Ed Darrell · 11 March 2005
John A. Davison · 11 March 2005
Ed
"It is finished." is in the Gospel according to John.
Don't take my word for it. look it up.
John A. Davison
Henry J · 11 March 2005
RPM · 11 March 2005
John A. Davison · 11 March 2005
Attaboy Henry J, change the subject. That is about all you Darwimps can do now. You are finished, washed up losers, bobbing up and down in a sea of ignorance, frantically clutching at the flotsam and jetsam of the Darwinian debris littering hundreds of miles of shelving in the libraries of the world.
Who's next?
John A. Davison
John A. Davison · 11 March 2005
All speciation events and the formation of the higher taxonomic categories, which of course WERE genetic changes WERE, like all other genetic changes, instantaneous events taking place with time constants on the order of seconds. Gradualism is just one more aspect of the Darwinian myth. To continue to assume it is without foundation.

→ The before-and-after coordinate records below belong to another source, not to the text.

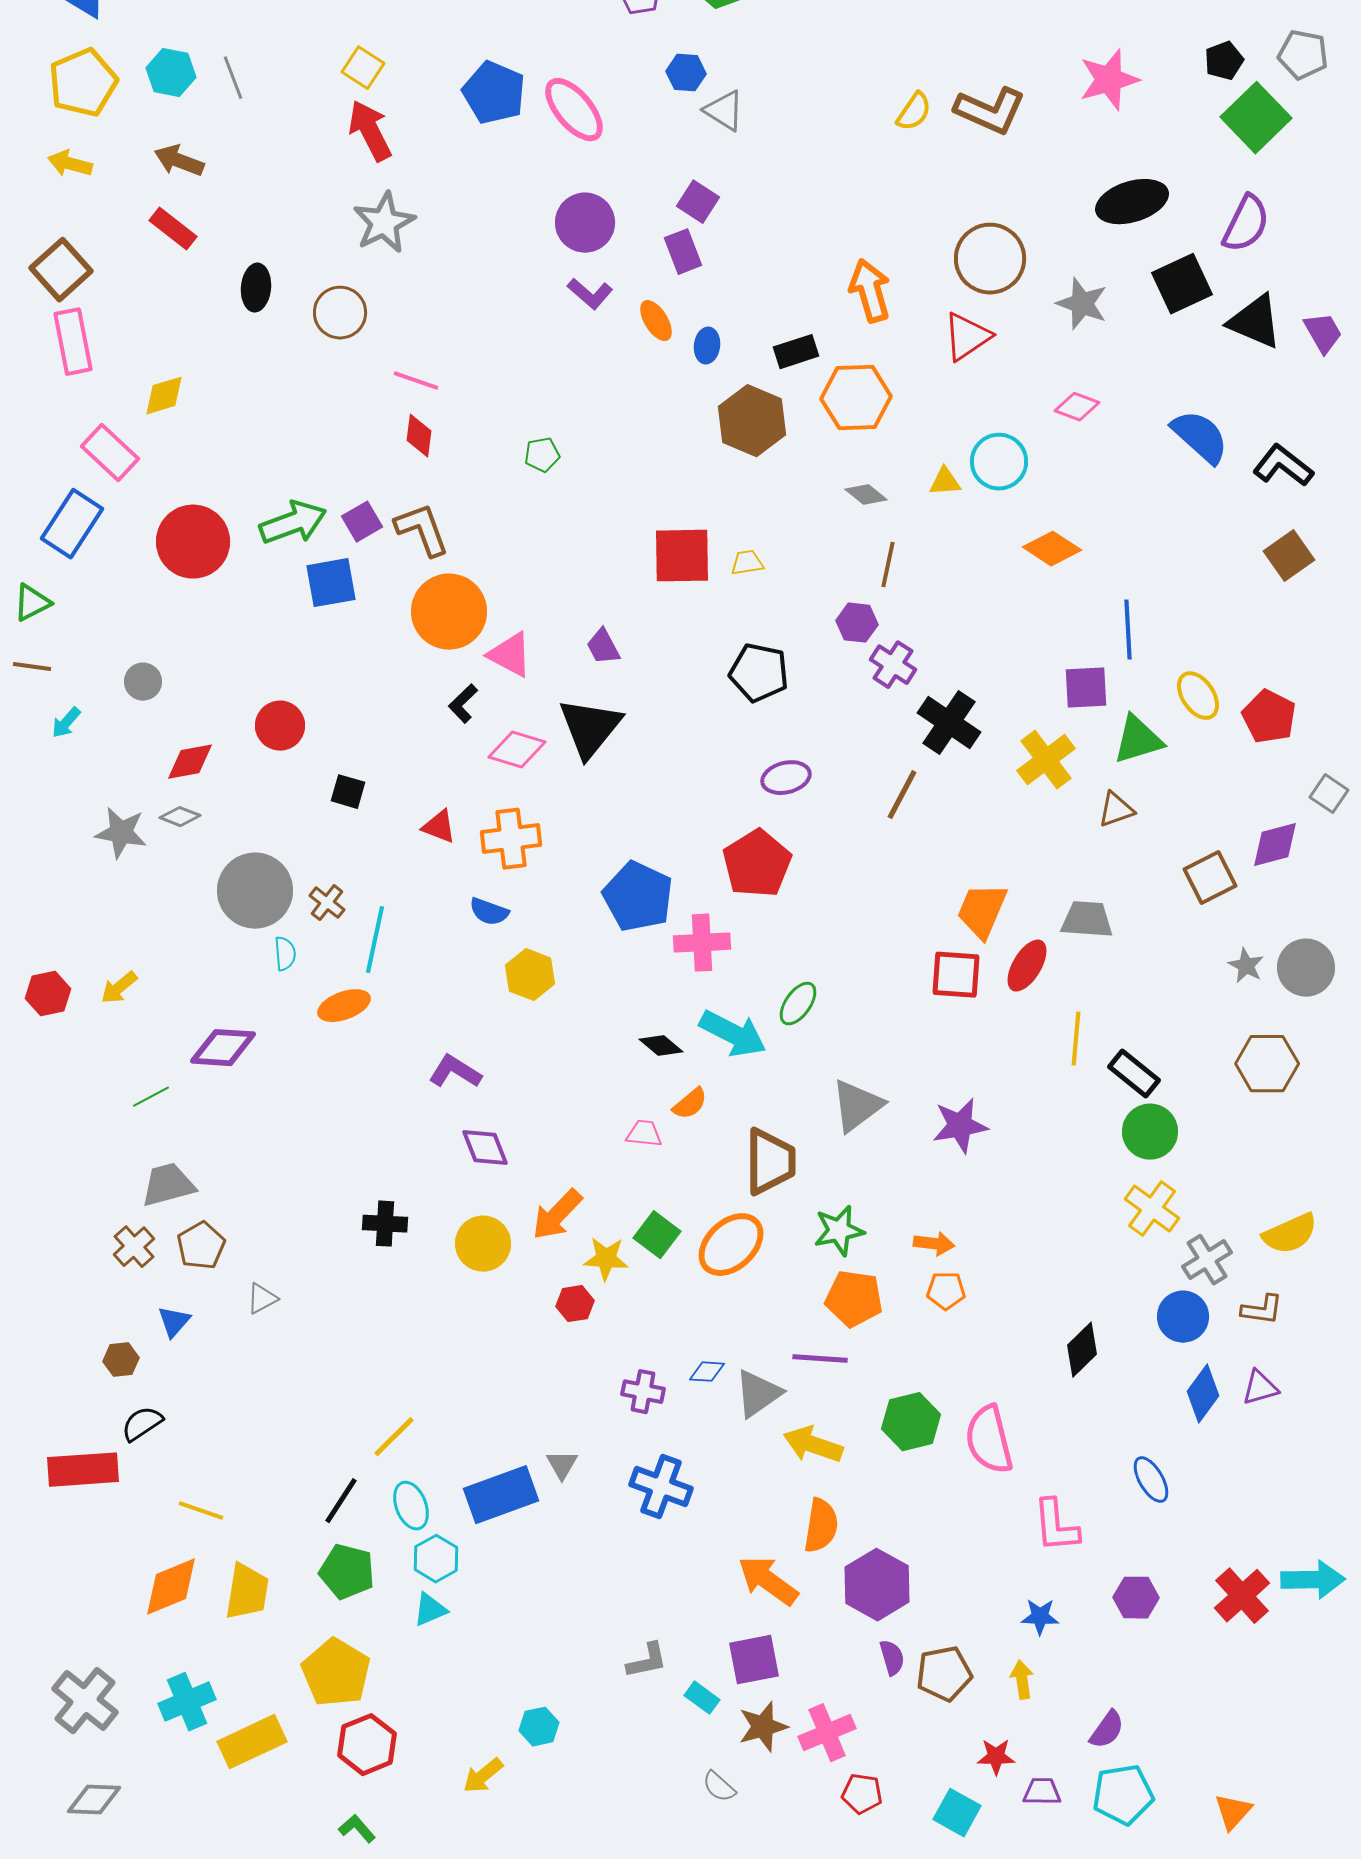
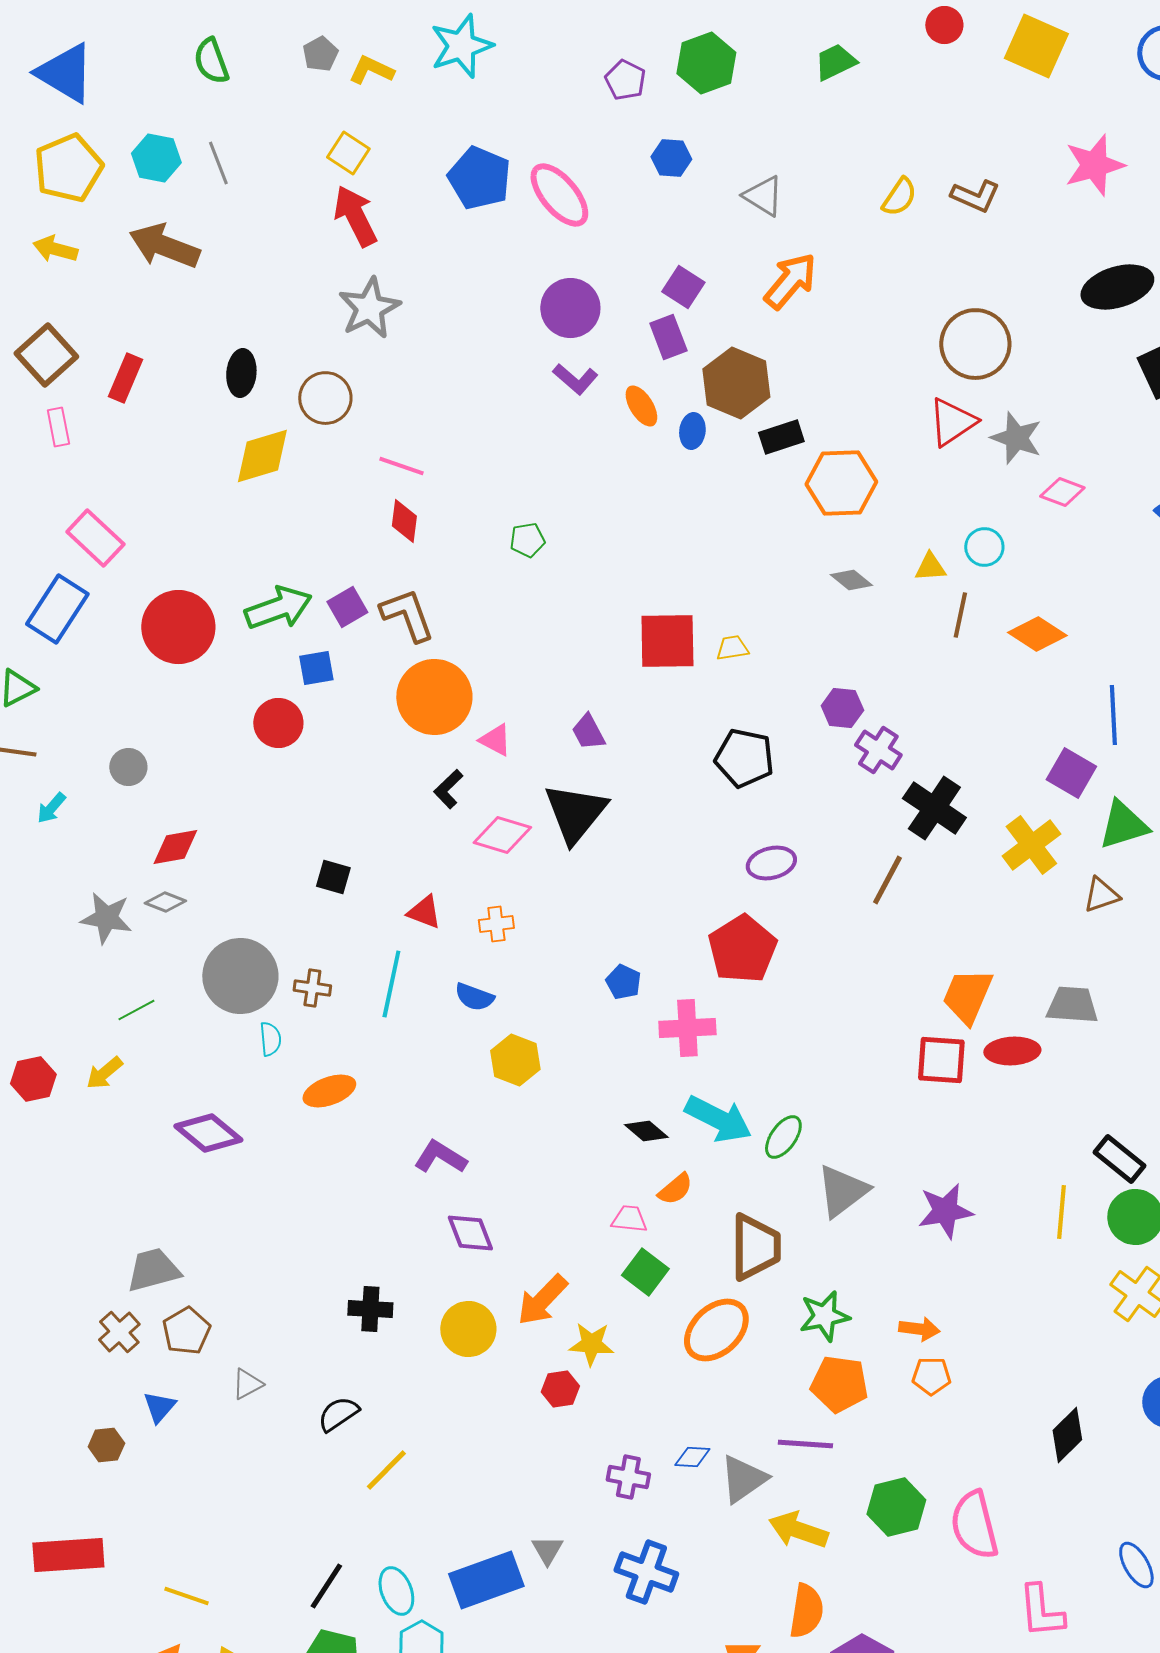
gray triangle: (724, 111) -> (763, 196), moved
brown L-shape: (990, 111) -> (975, 196), size x0.7
brown arrow: (179, 161) -> (164, 246), size x1.4
red rectangle: (173, 229) -> (125, 378), moved, turned 75
orange arrow: (870, 291) -> (790, 281), moved, turned 56
gray star: (1082, 304) -> (1016, 438), moved
pink rectangle: (73, 342) -> (58, 427), size x0.6
yellow diamond: (164, 396) -> (262, 456), moved, size x1.4
brown hexagon: (752, 421) -> (736, 383), moved
cyan circle: (999, 462) -> (984, 547), size x0.7
brown line: (888, 565) -> (960, 615), moved
blue square: (331, 583) -> (316, 668), size x0.7
pink triangle: (510, 655) -> (495, 740), size x0.7
purple square: (1086, 688) -> (1071, 773), turned 33
red circle: (280, 726) -> (278, 723), moved
orange cross: (511, 839) -> (496, 924), size x0.6
blue pentagon: (638, 897) -> (623, 982), size x0.5
brown cross: (327, 903) -> (312, 988), turned -30
cyan line: (375, 940) -> (391, 984), moved
red ellipse: (1027, 966) -> (1012, 1051), turned 56
green ellipse: (798, 1004) -> (783, 1137), moved
yellow line: (1076, 1039) -> (1061, 1212), moved
purple diamond: (223, 1048) -> (208, 1133), turned 36
green line: (151, 1097) -> (136, 1010), moved
green square: (657, 1235) -> (645, 1272), moved
black semicircle: (142, 1424) -> (338, 1414), moved
yellow line: (394, 1437) -> (386, 1470), moved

"It is undesirable to believe a proposition when there is no ground whatsoever for believing it to be true."
Bertrand Russell
John A. Davison
John A. Davison · 11 March 2005
All speciation events and the formation of the higher taxonomic categories, which of course WERE genetic changes WERE, like all other genetic changes, instantaneous events taking place with time constants on the order of seconds. Gradualism is just one more aspect of the Darwinian myth. To continue to assume it is without foundation.
"It is undesirable to believe a proposition when there is no ground whatsoever for believing it to be true."
Bertrand Russell
John A. Davison
Henry J · 11 March 2005
Is this guy really somehow unaware that his claims have been soundly refuted by several different people on here? Amazing.
Henry
Henry J · 11 March 2005
From "How I spent my morning."
Re "similar to the "problem" of there being a beginning."
Funny thing about that is there's some Creationists that take the Big Bang as an indication that the universe was created, and other Creationists take it as a claim by "evolutionists" that "something" came out of "nothing". :lol:
I guess those two groups don't talk to each other very much. :)
Henry
John A. Davison · 12 March 2005
Henry J
Claims are refuted in professional journals not in silly little forums like EvC, brainstorms, ARN, Fringe Sciences, Crank Sciences and especially in a forum so warped in perspective as to be named at the outset in honor of a book by one of the biggest con artists in the history of science. It's called The Panda's Thumb. Have you clowns no pride whatsoever?
Go right on climbing Mount Improbable and when you get to the summit give my regards to Richard, blind as a bat, Dawkins, the second biggest con artist in the history of science. You will find him there picking his nose and scratching himself in well earned embarrassment. If he were Japanese he'd kill himself.
John A. Davison
RPM · 12 March 2005
Speciation is not instantaneous. If it were, we would not observe different sister species pairs at different stages of the speciation process ranging from slight hybrid incompatibility all the way to complete prezygotic or premating isolation. This, by the way, is also evidence that evolution is continuing to this very day.
Also, if evolution has ceased I can only assume that life on earth has reached some sort of apex from which we will be descending. As species go extinct (and, JAD, I'd love to hear you refute that species are going extinct) there will be no more new species evolving. Eventually, there will be no more life on earth due to the extinction of every species without any new species evolving. Or is someone going to try to show that extinction is another myth preached by Darwimps?
Henry J · 12 March 2005
Re "Claims are refuted in professional journals not in silly little forums"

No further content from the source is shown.